#### What you should do
Lines from the line with "adelgazante" to the line with "POSESIÓN INFERNAL: EN LLAMAS" in the entries below, and only those, must be output exactly, with both ends included.
+--
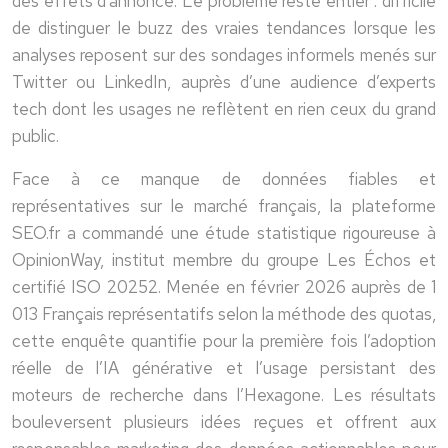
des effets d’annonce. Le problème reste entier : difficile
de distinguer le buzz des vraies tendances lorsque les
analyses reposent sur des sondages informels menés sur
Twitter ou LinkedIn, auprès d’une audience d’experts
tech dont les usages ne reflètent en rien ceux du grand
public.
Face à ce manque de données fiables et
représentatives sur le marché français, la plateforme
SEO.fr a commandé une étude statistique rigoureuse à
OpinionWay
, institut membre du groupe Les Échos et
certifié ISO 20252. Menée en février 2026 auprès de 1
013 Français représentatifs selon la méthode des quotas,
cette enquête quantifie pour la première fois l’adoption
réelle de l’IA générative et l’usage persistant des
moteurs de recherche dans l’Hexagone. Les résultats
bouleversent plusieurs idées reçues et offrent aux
+--
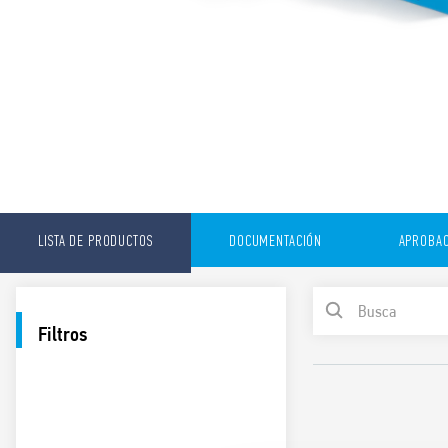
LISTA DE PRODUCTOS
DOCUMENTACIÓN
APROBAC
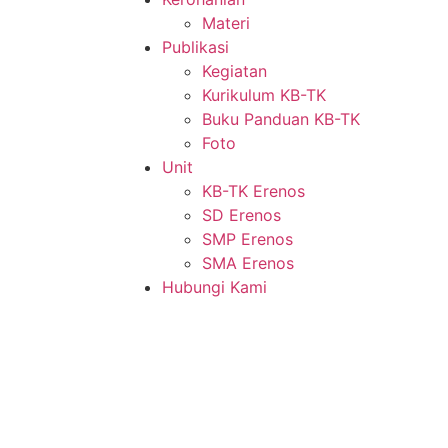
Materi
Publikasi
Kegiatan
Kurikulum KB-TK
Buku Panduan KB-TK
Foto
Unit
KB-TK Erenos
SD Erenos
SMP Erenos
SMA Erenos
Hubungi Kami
+--
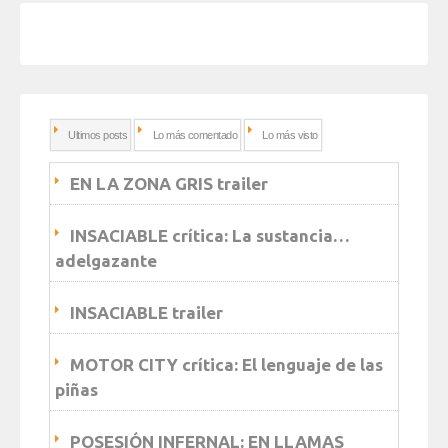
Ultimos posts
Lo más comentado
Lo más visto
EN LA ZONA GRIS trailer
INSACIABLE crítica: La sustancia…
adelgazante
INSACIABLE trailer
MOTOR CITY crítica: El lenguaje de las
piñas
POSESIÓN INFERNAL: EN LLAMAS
+--
#### Finished task
adelgazante
INSACIABLE trailer
MOTOR CITY crítica: El lenguaje de las
piñas
POSESIÓN INFERNAL: EN LLAMAS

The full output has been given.